We would like to make it clear to sponsors, and the audience, that donating to support RWC does not influence which talks are selected to be presented.

Advice on what makes a good contributed talk: Only about 30 percent of talk submissions get in, so it is important to structure your pitch for a talk well.

Generally speaking talks are accepted on the basis of one of the following factors...

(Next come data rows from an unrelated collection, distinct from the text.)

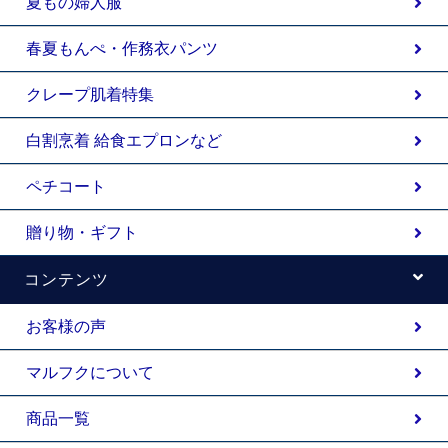
夏もの婦人服
春夏もんぺ・作務衣パンツ
クレープ肌着特集
白割烹着 給食エプロンなど
ペチコート
贈り物・ギフト
コンテンツ
お客様の声
マルフクについて
商品一覧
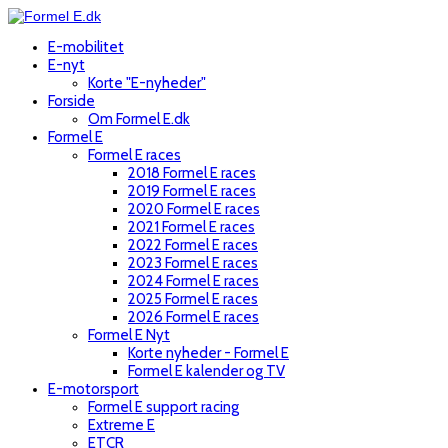
E-mobilitet
E-nyt
Korte "E-nyheder"
Forside
Om Formel E.dk
Formel E
Formel E races
2018 Formel E races
2019 Formel E races
2020 Formel E races
2021 Formel E races
2022 Formel E races
2023 Formel E races
2024 Formel E races
2025 Formel E races
2026 Formel E races
Formel E Nyt
Korte nyheder - Formel E
Formel E kalender og TV
E-motorsport
Formel E support racing
Extreme E
ETCR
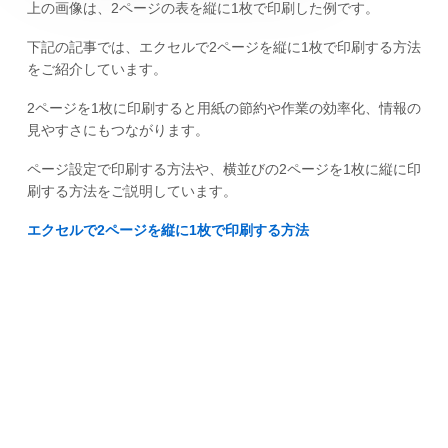
上の画像は、2ページの表を縦に1枚で印刷した例です。
下記の記事では、エクセルで2ページを縦に1枚で印刷する方法
をご紹介しています。
2ページを1枚に印刷すると用紙の節約や作業の効率化、情報の
見やすさにもつながります。
ページ設定で印刷する方法や、横並びの2ページを1枚に縦に印
刷する方法をご説明しています。
エクセルで2ページを縦に1枚で印刷する方法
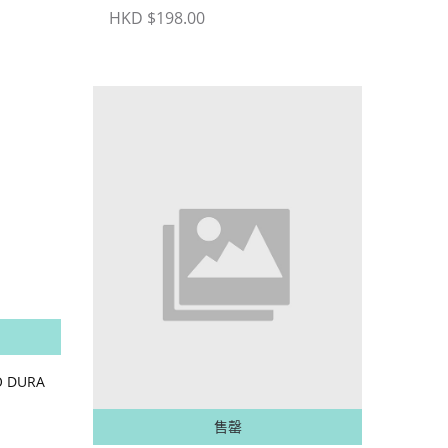
HKD $198.00
售罄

  1. Current impact, ideally on millions or billions of users. From previous RWC talks, this category includes talks on formal analysis of the Signal protocol, how Amazon deals with keys used by millions of users, how Google assesses security information for users via A/B testing of security UI in Chrome, or how Facebook does user password storage.
  2. Future impact, that is, we think the work looks cool and could have impact of this magnitude in the next few years. Example talks in this category have been recent threshold/multi signatures that impact cryptocurrency wallets. After we showcased this in two recent RWCs, NIST is now running workshops on this topic. It has also been deployed on a number of major cryptocurrency exchanges and in various other blockchain-based systems.
  3. New topics that we think should be brought to the attention of the RWC audience. Examples include the Tesla hack, the use of LSSS to find serial abusers in organizations, or how hard LWE is in the context of the NIST post-quantum crypto effort, the RISC-V initiative, or e-voting initiatives.

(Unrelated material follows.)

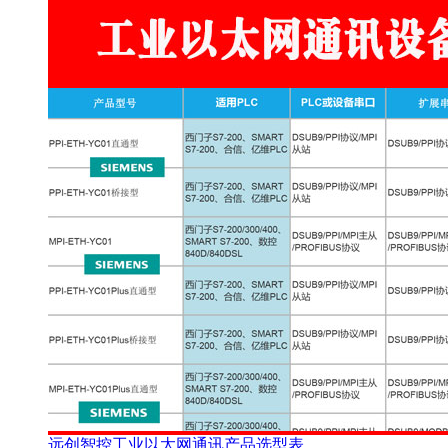
远创智控工业以太网通讯产品选型表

We also evaluate submissions based on speaker quality. This means that submissions should clearly identify who the speaker would be, and talks may be rejected if we do not believe a speaker is likely to give a compelling talk for this audience.

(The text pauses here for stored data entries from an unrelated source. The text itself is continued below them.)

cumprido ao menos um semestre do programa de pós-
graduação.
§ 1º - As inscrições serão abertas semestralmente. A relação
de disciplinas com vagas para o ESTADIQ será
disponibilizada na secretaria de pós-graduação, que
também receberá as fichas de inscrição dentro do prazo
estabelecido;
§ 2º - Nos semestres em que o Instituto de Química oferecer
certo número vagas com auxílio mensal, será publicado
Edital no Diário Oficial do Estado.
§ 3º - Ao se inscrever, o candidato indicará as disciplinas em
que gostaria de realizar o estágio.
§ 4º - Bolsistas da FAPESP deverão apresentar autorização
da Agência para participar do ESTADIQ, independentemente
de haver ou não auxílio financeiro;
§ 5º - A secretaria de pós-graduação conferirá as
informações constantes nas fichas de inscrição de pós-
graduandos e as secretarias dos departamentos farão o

In summary, the RWC talk selection process is not intended evaluate the publication-worthiness or academic novelty of a cryptographic scheme. There are other venues for this type of work. The main selection criterion for RWC is impact or potential impact, in either society or commercial cryptographic technology.

 

As a concrete example, imagine that you want to submit a talk on your work on fully homomorphic encryption. A talk on how you use FHE to do floating point operations is unlikely to be accepted, since that type of work should go to an academic conference. A talk submission that is more likely to be accepted might focus on on how you use FHE with floating point operations to solve some cool problem in the real world, and highlight how the scheme is practical, applies to different relevant scenarios, is either deployed or comes with a reference public implementation, and identifies a speaker with a history of giving interesting talks.